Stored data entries
------------------------------------

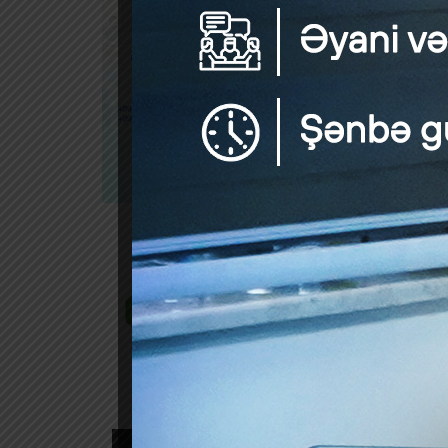
13 y
by
Azər
olun
Azər
by
“SU
ay ə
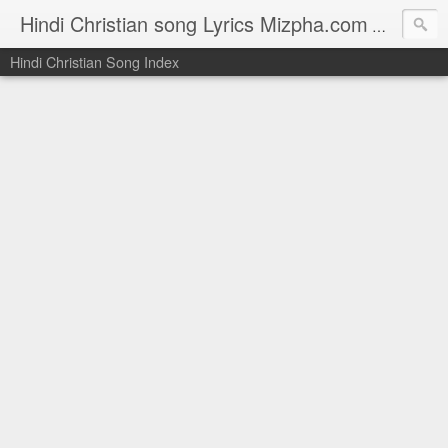
Hindi Christian song Lyrics Mizpha.com
Hindi Chri
Hindi Christian Song Index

------------------------------------

# Work instructions
From the entries above, show each line that includes the string "Hindi".

# Task response
Hindi Christian song Lyrics Mizpha.com
Hindi Chri
Hindi Christian Song Index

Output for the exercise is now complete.